DATA EXCERPTS
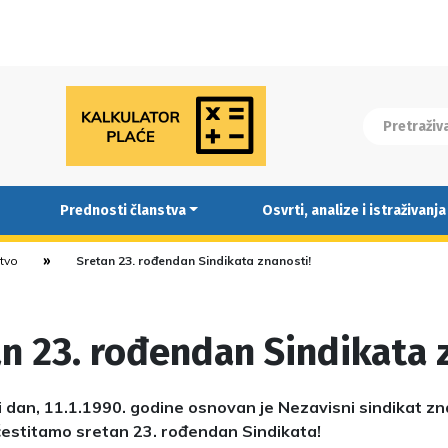
Prednosti članstva
Osvrti, analize i istraživanja
stvo
Sretan 23. rođendan Sindikata znanosti!
n 23. rođendan Sindikata 
 dan, 11.1.1990. godine osnovan je Nezavisni sindikat zn
čestitamo sretan 23. rođendan Sindikata!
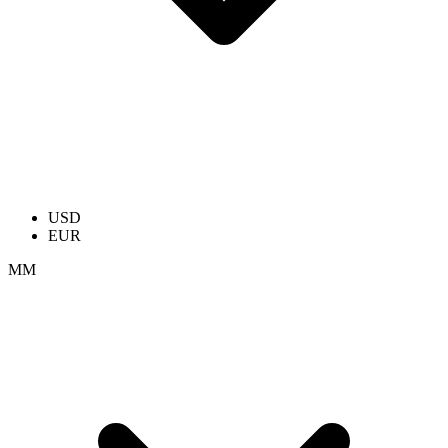
USD
EUR
ММ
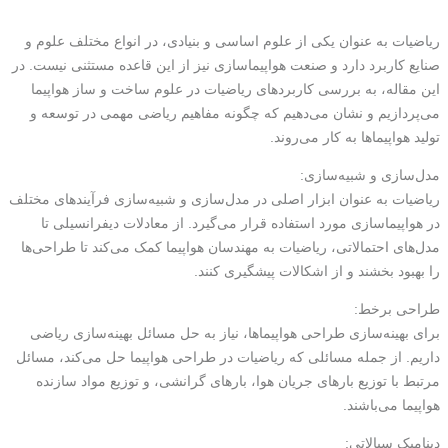
ریاضیات به عنوان یکی از علوم اساسی و بنیادی، در انواع مختلف علوم و
صنایع کاربرد دارد و صنعت هواپیماسازی نیز از این قاعده مستثنی نیست. در
این مقاله، به بررسی کاربردهای ریاضیات در علوم ساخت و ساز هواپیما
می‌پردازیم و نشان می‌دهیم که چگونه مفاهیم ریاضی مهمی در توسعه و
تولید هواپیماها به کار می‌روند.
مدل‌سازی و شبیه‌سازی:
ریاضیات به عنوان ابزار اصلی در مدل‌سازی و شبیه‌سازی فرآیندهای مختلف
در هواپیماسازی مورد استفاده قرار می‌گیرد. از معادلات دیفرانسیلی تا
مدل‌های احتمالاتی، ریاضیات به مهندسان هواپیما کمک می‌کند تا طراحی‌ها
را بهبود بخشند و از اشکالات پیشگیری کنند.
طراحی برخط:
برای بهینه‌سازی طراحی هواپیماها، نیاز به حل مسائل بهینه‌سازی ریاضی
داریم. از جمله مسائلی که ریاضیات در طراحی هواپیما حل می‌کند، مسائل
مرتبط با توزیع بارهای جریان هوا، بارهای گرانشی، و توزیع مواد سازنده
هواپیما می‌باشند.
دینامیک سیالاتی:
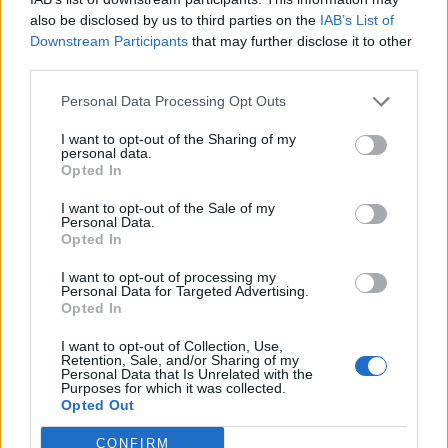
also be disclosed by us to third parties on the
IAB’s List of
Downstream Participants
that may further disclose it to other
third parties.
Personal Data Processing Opt Outs
I want to opt-out of the Sharing of my
personal data.
Opted In
I want to opt-out of the Sale of my
Personal Data.
Opted In
I want to opt-out of processing my
Personal Data for Targeted Advertising.
Opted In
I want to opt-out of Collection, Use,
Retention, Sale, and/or Sharing of my
Personal Data that Is Unrelated with the
Purposes for which it was collected.
Opted Out
CONFIRM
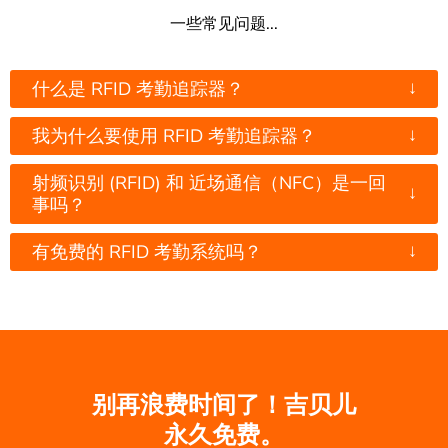
一些常见问题...
↓
什么是 RFID 考勤追踪器？
↓
我为什么要使用 RFID 考勤追踪器？
射频识别 (RFID) 和 近场通信（NFC）是一回
↓
事吗？
↓
有免费的 RFID 考勤系统吗？
别再浪费时间了！吉贝儿
永久免费。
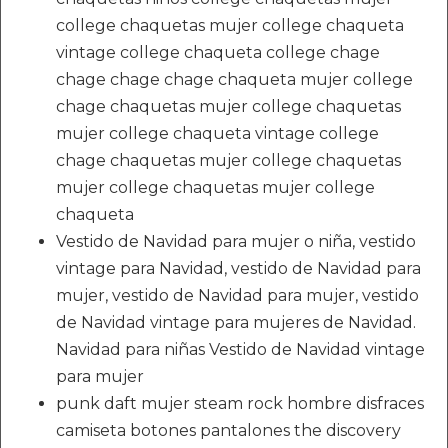
college chaquetas mujer college chaqueta
vintage college chaqueta college chage
chage chage chage chaqueta mujer college
chage chaquetas mujer college chaquetas
mujer college chaqueta vintage college
chage chaquetas mujer college chaquetas
mujer college chaquetas mujer college
chaqueta
Vestido de Navidad para mujer o niña, vestido
vintage para Navidad, vestido de Navidad para
mujer, vestido de Navidad para mujer, vestido
de Navidad vintage para mujeres de Navidad.
Navidad para niñas Vestido de Navidad vintage
para mujer
punk daft mujer steam rock hombre disfraces
camiseta botones pantalones the discovery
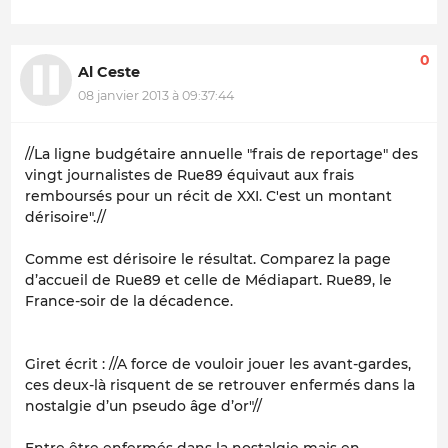
0
Al Ceste
08 janvier 2013 à 09:37:44
//La ligne budgétaire annuelle "frais de reportage" des
vingt journalistes de Rue89 équivaut aux frais
remboursés pour un récit de XXI. C'est un montant
dérisoire".//
Comme est dérisoire le résultat. Comparez la page
d’accueil de Rue89 et celle de Médiapart. Rue89, le
France-soir de la décadence.
Giret écrit : //A force de vouloir jouer les avant-gardes,
ces deux-là risquent de se retrouver enfermés dans la
nostalgie d’un pseudo âge d’or"//
Entre être enfermés dans la nostalgie mais en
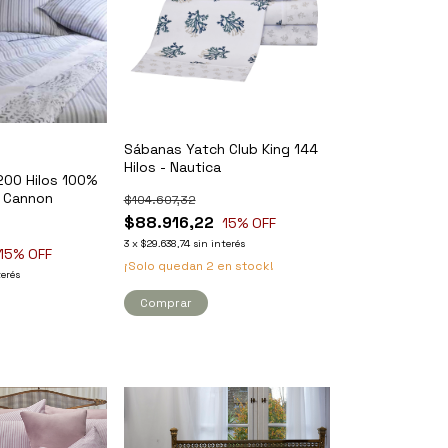
Sábanas Yatch Club King 144
Hilos - Nautica
200 Hilos 100%
- Cannon
$104.607,32
$88.916,22
15
% OFF
3
x
$29.638,74
sin interés
15
% OFF
¡Solo quedan
2
en stock!
terés
Comprar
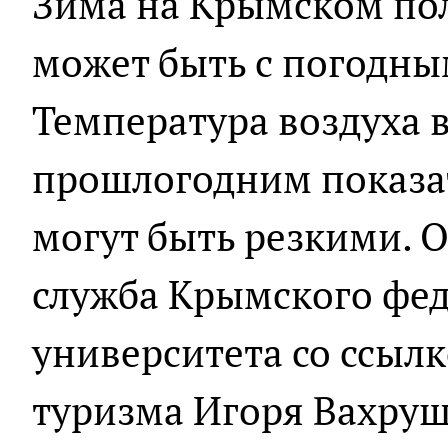
Зима на Крымском пол
может быть с погодн
Температура воздуха в
прошлогодним показат
могут быть резкими. О
служба Крымского фе
университета со ссыл
туризма Игоря Вахруш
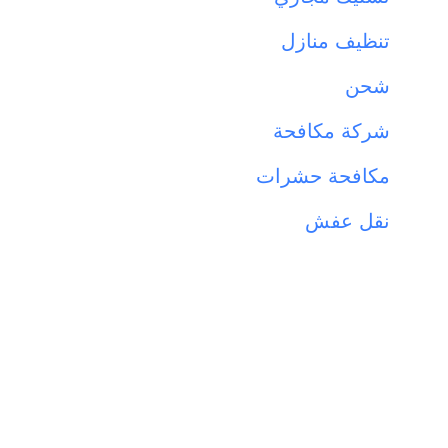
تنظيف منازل
شحن
شركة مكافحة
مكافحة حشرات
نقل عفش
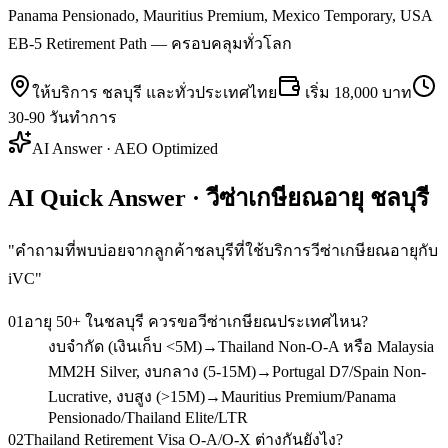
Panama Pensionado, Mauritius Premium, Mexico Temporary, USA
EB-5 Retirement Path — ครอบคลุมทั่วโลก
ให้บริการ
ชลบุรี
และทั่วประเทศไทย
เริ่ม
18,000 บาท
30-90 วันทำการ
AI Answer · AEO Optimized
AI Quick Answer · วีซ่าเกษียณอายุ ชลบุรี
"
คำถามที่พบบ่อยจากลูกค้าชลบุรีที่ใช้บริการวีซ่าเกษียณอายุกับ
iVC
"
01
อายุ 50+ ในชลบุรี ควรขอวีซ่าเกษียณประเทศไหน?
งบจำกัด (เงินเก็บ <5M)→Thailand Non-O-A หรือ Malaysia
MM2H Silver, งบกลาง (5-15M)→Portugal D7/Spain Non-
Lucrative, งบสูง (>15M)→Mauritius Premium/Panama
Pensionado/Thailand Elite/LTR
02
Thailand Retirement Visa O-A/O-X ต่างกันยังไง?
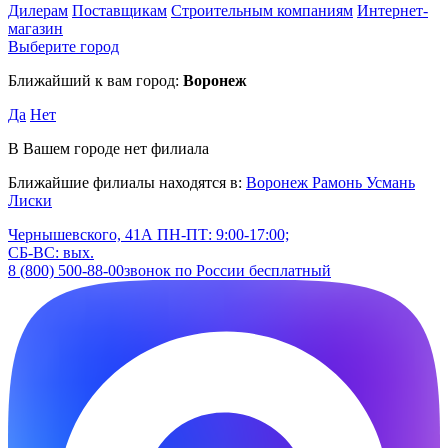
Дилерам
Поставщикам
Строительным компаниям
Интернет-
магазин
Выберите город
Ближайший к вам город:
Воронеж
Да
Нет
В Вашем городе нет филиала
Ближайшие филиалы находятся в:
Воронеж
Рамонь
Усмань
Лиски
Чернышевского, 41А
ПН-ПТ: 9:00-17:00;
СБ-ВС: вых.
8 (800) 500-88-00
звонок по России бесплатный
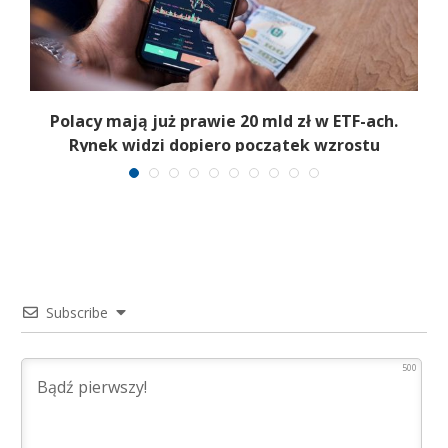
Polacy mają już prawie 20 mld zł w ETF-ach.
Rynek widzi dopiero początek wzrostu
Subscribe
500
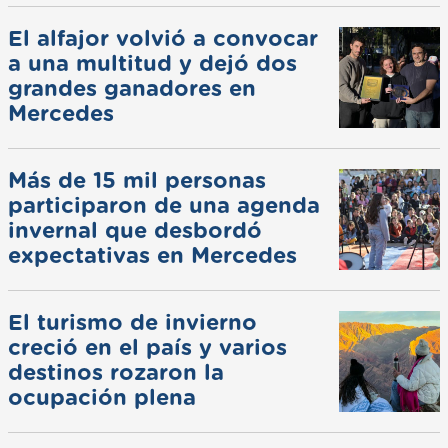
El alfajor volvió a convocar
a una multitud y dejó dos
grandes ganadores en
Mercedes
Más de 15 mil personas
participaron de una agenda
invernal que desbordó
expectativas en Mercedes
El turismo de invierno
creció en el país y varios
destinos rozaron la
ocupación plena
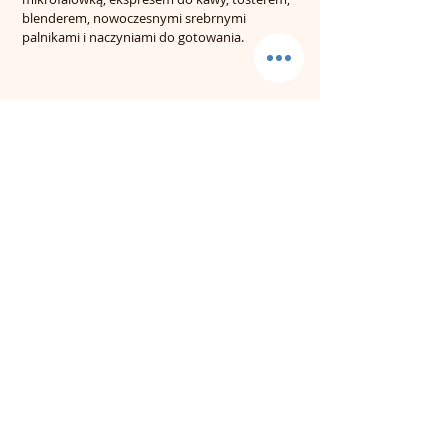
blenderem, nowoczesnymi srebrnymi
palnikami i naczyniami do gotowania.
Loft Suite Amenities: closed fireplace,
flat screen TV, air conditioning, ceiling
fan, soft towels and washcloths,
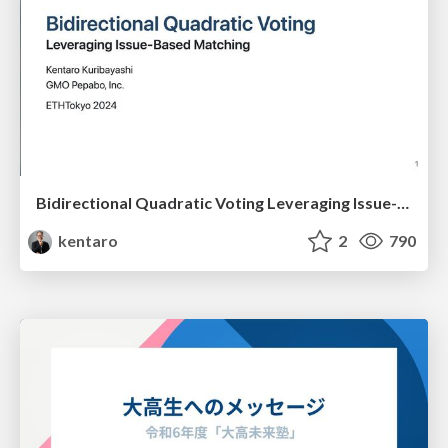
Bidirectional Quadratic Voting Leveraging Issue-Based Matching
kentaro
2
790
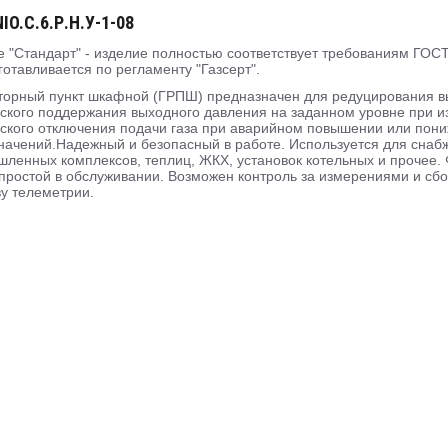
O.C.6.Р.Н.У-1-08
 "Стандарт" - изделие полностью соответствует требованиям ГОСТ
готавливается по регламенту "Газсерт".
торный пункт шкафной (ГРПШ) предназначен для редуцирования выс
ского поддержания выходного давления на заданном уровне при и
ского отключения подачи газа при аварийном повышении или пон
начений.Надежный и безопасный в работе. Используется для сна
ленных комплексов, теплиц, ЖКХ, установок котельных и прочее. Ф
простой в обслуживании. Возможен контроль за измерениями и сб
ву телеметрии.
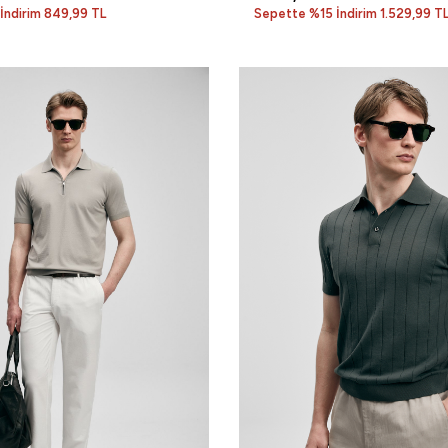
İndirim 849,99 TL
Sepette %15 İndirim 1.529,99 T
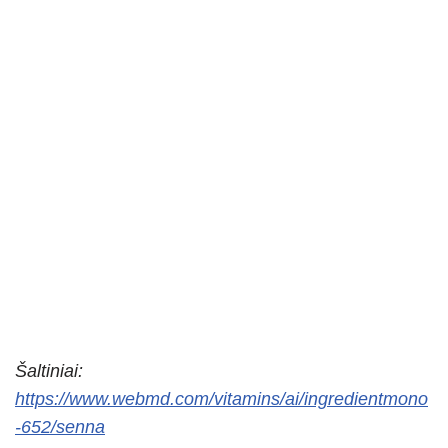
Šaltiniai:
https://www.webmd.com/vitamins/ai/ingredientmono
-652/senna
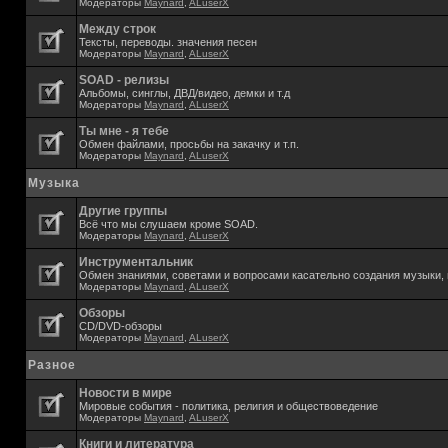
Модераторы
Maynard
,
ALuserX
Между строк
Тексты, переводы. значения песен
Модераторы
Maynard
,
ALuserX
SOAD - релизы
Альбомы, синглы, ДВД/видео, демки и т.д
Модераторы
Maynard
,
ALuserX
Ты мне - я тебе
Обмен файлами, просьбы на закачку и т.п.
Модераторы
Maynard
,
ALuserX
Музыка
Другие группы
Всё что мы слушаем кроме SOAD.
Модераторы
Maynard
,
ALuserX
Инструментальник
Обмен знаниями, советами и вопросами касательно создания музыки, 
Модераторы
Maynard
,
ALuserX
Обзоры
CD/DVD-обзоры
Модераторы
Maynard
,
ALuserX
Разное
Новости в мире
Мировые события - политика, религия и обществоведение
Модераторы
Maynard
,
ALuserX
Книги и литература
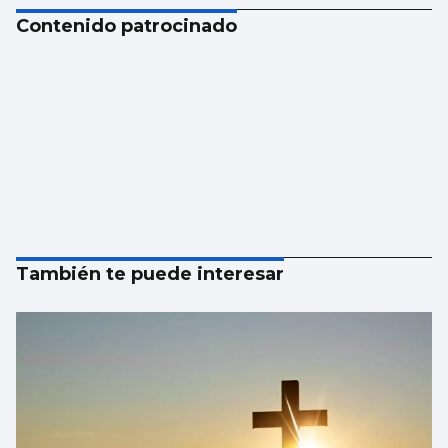
Contenido patrocinado
También te puede interesar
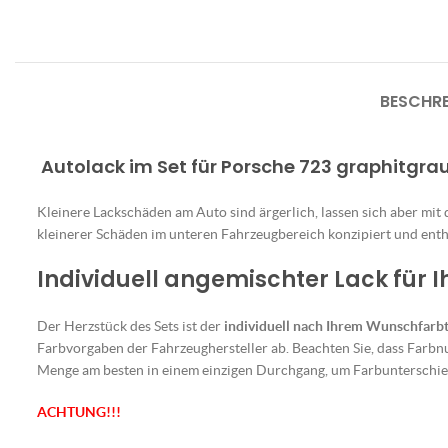
BESCHR
Autolack im Set für Porsche 723 graphitgra
Kleinere Lackschäden am Auto sind ärgerlich, lassen sich aber mit
kleinerer Schäden im unteren Fahrzeugbereich konzipiert und enthä
Individuell angemischter Lack für 
Der Herzstück des Sets ist der
individuell nach Ihrem Wunschfarb
Farbvorgaben der Fahrzeughersteller ab. Beachten Sie, dass Farbn
Menge am besten in einem einzigen Durchgang, um Farbunterschie
ACHTUNG!!!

WORK TO BE COMPLETED
Retype the entries above exactly, starting at their first line and ending with the line that holds "also be disclosed"; pictures stay out.

RESPONSE AREA
Prednosti članstva
Osvrti, analize i istraživanja
stvo
Sretan 23. rođendan Sindikata znanosti!
n 23. rođendan Sindikata 
 dan, 11.1.1990. godine osnovan je Nezavisni sindikat zn
čestitamo sretan 23. rođendan Sindikata!
USD
EUR
ММ
ریاضیات به عنوان یکی از علوم اساسی و بنیادی، در انواع مختلف علوم و
صنایع کاربرد دارد و صنعت هواپیماسازی نیز از این قاعده مستثنی نیست. در
این مقاله، به بررسی کاربردهای ریاضیات در علوم ساخت و ساز هواپیما
می‌پردازیم و نشان می‌دهیم که چگونه مفاهیم ریاضی مهمی در توسعه و
تولید هواپیماها به کار می‌روند.
مدل‌سازی و شبیه‌سازی:
ریاضیات به عنوان ابزار اصلی در مدل‌سازی و شبیه‌سازی فرآیندهای مختلف
در هواپیماسازی مورد استفاده قرار می‌گیرد. از معادلات دیفرانسیلی تا
مدل‌های احتمالاتی، ریاضیات به مهندسان هواپیما کمک می‌کند تا طراحی‌ها
را بهبود بخشند و از اشکالات پیشگیری کنند.
طراحی برخط:
برای بهینه‌سازی طراحی هواپیماها، نیاز به حل مسائل بهینه‌سازی ریاضی
داریم. از جمله مسائلی که ریاضیات در طراحی هواپیما حل می‌کند، مسائل
مرتبط با توزیع بارهای جریان هوا، بارهای گرانشی، و توزیع مواد سازنده
هواپیما می‌باشند.
دینامیک سیالاتی:
also be disclosed by us to third parties on the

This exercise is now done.